**Problem statement**.
Below are entries to reproduce exactly, apart from their pictures.

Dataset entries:
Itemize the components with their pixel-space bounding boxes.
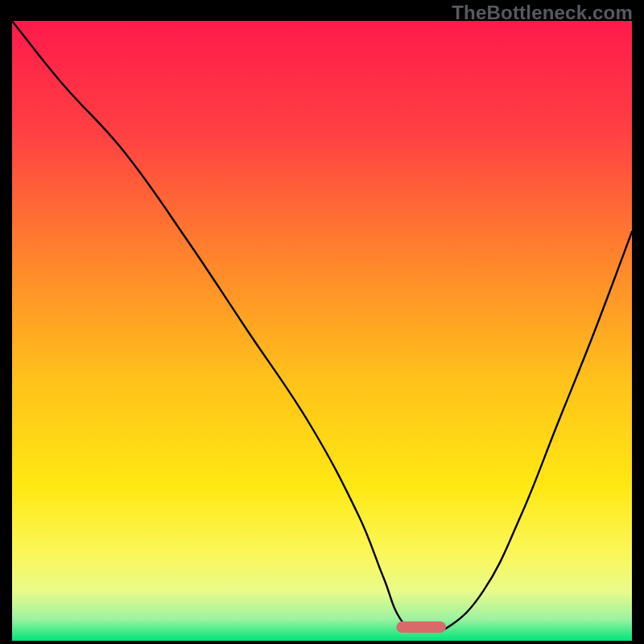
gradient-background: [12, 21, 632, 641]
optimal-range-marker: [396, 621, 446, 633]
chart-frame: [12, 21, 632, 641]
bottleneck-chart: [12, 21, 632, 641]
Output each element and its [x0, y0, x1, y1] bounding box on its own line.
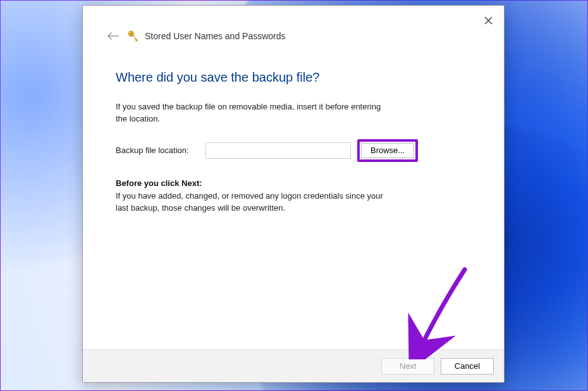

**Exercise answer**.
Itemize the components with their pixel-space bounding boxes.
gradient-background: [12, 21, 632, 641]
optimal-range-marker: [396, 621, 446, 633]
chart-frame: [12, 21, 632, 641]
bottleneck-chart: [12, 21, 632, 641]
Output each element and its [x0, y0, x1, y1] bounding box on its own line.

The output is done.